Europa apuesta por bird of prey: el dron que caza drones
La guerra en Ucrania aceleró una realidad: los drones kamikaze son la nueva frontera bélica. Ante esta amenaza, la Unión Europea se lanza con fuerza a desarrollar su propia defensa aérea, apostando por el proyecto Bird of Prey de Airbus.

El interceptor europeo busca contrarrestar la amenaza aérea
Airbus ha probado con éxito Bird of Prey en un campo de entrenamiento en el norte de Alemania. Este dron de interceptación, diseñado en tan solo 9 meses, tiene la capacidad de neutralizar múltiples aeronaves no tripuladas simultáneamente. El desarrollo de Bird of Prey, que incorpora el misil aire-aire Mark I de Frankenbug Technologies, responde a una necesidad urgente: proteger el espacio aéreo europeo de ataques cada vez más sofisticados y asequibles.
El desarrollo del Mark I, con una ojiva de fragmentación de dos kilos, es clave. Bird of Prey puede transportar hasta ocho misiles, aunque la versión inicial se ha probado con cuatro. Además, el dron cuenta con un Sistema Integrado de Gestión de Combate que le permite comunicarse con los sistemas de defensa terrestre, coordinando ataques en un radio de 1,5 kilómetros. Esto evita la improvisación y maximiza la eficacia.

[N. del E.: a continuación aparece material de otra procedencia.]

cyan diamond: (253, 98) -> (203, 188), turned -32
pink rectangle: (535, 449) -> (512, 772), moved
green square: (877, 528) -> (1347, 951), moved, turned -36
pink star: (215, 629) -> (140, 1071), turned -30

“Defenderse de ataques con drones kamikazes es una prioridad táctica que no podía esperar más”, afirma Mike Schoellhorn, CEO de Airbus Defense and Space. El proyecto Bird of Prey se ha convertido en uno de los más importantes de la compañía, un reto que trasciende la simple letalidad para enfocarse en la precisión a bajo coste. Los drones kamikaze, con un precio de unos pocos miles de euros, se lanzan en enjambre, saturando las defensas. Los ejércitos, por su parte, despliegan misiles de millones para contrarrestarlos.
La plataforma del dron Do-DT25, sobre la que se construye Bird of Prey, permite un peso máximo de despegue de 160 kg y una longitud de 3 metros. El objetivo no es solo la neutralización, sino la capacidad de trabajar en equipo. La cifra habla por sí sola: Bird of Prey puede derribar varias amenazas aéreas con apenas 3 metros de longitud.
Airbus no ha revelado el coste de fabricación, pero se espera que sea una alternativa económica a los misiles convencionales. La apuesta es clara: la defensa aérea del futuro pasa por la inteligencia artificial y la capacidad de respuesta rápida.
El desarrollo de Bird of Prey representa un salto cualitativo en la defensa europea, un mensaje contundente a quien considere desafiar su espacio aéreo.